Timing Check / Sleep Patching Detection: Darkhotel checks if an analysis system may be tampering with the system clock, a common technique to evade analysis systems:

  • First, it checks whether the GetTickCount function behaves at it should. More specifically, the code checks if the function returns different values over time and enters an infinite loop if not.
  • In the next step, the malware code reads the system time using a WMI query and extracts the seconds-part from it. Then, the code sleeps for 4000 milliseconds, followed by another query to the system time. If the difference is less than 3 seconds, the code assumes the time has been tampered with – for example, the sleep has been patched or skipped.
    This is an effective and well-known trick, as we documented in our previous post on inverted timing attacks.

Processor check: The malware checks the CPU model of the system to identify sandboxes:

  • The code checks if it is executing on one of the following processors, and refuses to run if one of these is found:
    • Intel(R) Core(TM)2 CPU T7200  @ 2.00GHz
    • Intel(R) Xeon(R) CPU L5640  @ 2.27GHz
  • Additonally, it queries the processor name via the Windows registry as well as the CPUID instruction. If the two values don’t match – for example, because a sandbox intercepts and manipulates these values – the malware assumes it is running in an analysis sandbox.
    Interestingly, this specific check has a buggy implementation in the Darkhotel variant we looked at for this post: while the values are checked for consistency, they never lead to the malware to terminate – even on a vulnerable sandbox:


Advanced malware is becoming more evasive to avoid being detected by analysis sandboxes. Darkhotel uses a huge arsenal of system fingerprints, trying to determine whether it is running inside an analysis environment, and it avoids revealing its malicious behavior if a sandbox is detected. To avoid leaking details about the fingerprints it uses to identify sandboxes, Darkhotel uses just-in-time decryption as well as hashing of strings.

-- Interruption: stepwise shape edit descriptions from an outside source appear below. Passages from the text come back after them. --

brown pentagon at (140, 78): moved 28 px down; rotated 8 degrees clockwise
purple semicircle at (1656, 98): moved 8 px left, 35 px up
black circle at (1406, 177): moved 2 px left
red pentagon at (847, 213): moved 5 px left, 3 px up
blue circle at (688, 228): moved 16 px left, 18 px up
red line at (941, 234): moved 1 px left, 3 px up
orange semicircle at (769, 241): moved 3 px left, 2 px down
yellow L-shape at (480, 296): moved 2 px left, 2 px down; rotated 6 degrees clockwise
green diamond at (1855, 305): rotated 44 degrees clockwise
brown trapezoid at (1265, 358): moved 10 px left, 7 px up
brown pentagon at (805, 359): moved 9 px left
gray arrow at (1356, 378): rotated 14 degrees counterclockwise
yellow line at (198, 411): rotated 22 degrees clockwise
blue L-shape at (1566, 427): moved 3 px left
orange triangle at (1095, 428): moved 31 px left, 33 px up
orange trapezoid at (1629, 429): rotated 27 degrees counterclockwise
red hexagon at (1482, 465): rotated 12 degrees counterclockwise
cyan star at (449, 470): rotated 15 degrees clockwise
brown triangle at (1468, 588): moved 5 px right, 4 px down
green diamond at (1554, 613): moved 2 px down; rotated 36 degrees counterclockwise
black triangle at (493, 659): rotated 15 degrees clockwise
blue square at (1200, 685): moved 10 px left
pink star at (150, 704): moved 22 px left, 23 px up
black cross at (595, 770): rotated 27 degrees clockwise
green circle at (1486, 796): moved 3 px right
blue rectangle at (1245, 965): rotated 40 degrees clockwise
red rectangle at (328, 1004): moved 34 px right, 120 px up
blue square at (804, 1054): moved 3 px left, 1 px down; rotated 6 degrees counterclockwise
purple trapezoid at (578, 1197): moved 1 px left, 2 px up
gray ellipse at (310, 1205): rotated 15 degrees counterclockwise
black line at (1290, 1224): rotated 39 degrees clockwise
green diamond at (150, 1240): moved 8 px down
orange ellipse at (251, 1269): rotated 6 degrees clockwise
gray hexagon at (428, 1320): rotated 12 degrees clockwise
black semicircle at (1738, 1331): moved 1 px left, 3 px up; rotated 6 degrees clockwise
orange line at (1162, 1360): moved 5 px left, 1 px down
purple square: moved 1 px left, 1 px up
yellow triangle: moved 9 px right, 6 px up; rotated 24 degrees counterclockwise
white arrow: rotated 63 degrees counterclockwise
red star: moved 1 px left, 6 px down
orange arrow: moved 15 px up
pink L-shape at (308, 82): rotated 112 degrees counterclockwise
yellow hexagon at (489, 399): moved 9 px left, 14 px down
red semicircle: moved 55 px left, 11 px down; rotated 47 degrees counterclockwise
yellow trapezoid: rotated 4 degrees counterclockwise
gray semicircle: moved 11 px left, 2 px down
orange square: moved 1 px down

By using full-system emulation, the Lastline sandbox is able to identify system fingerprinting, even when strings are not being passed to any library functions and only live in memory for a very short time.

Thus, the system can circumvent the evasive checks. Even more, it can use them to classify the Darkhotel malware, as the number of evasive behaviors clearly distinguishes this code from benign programs.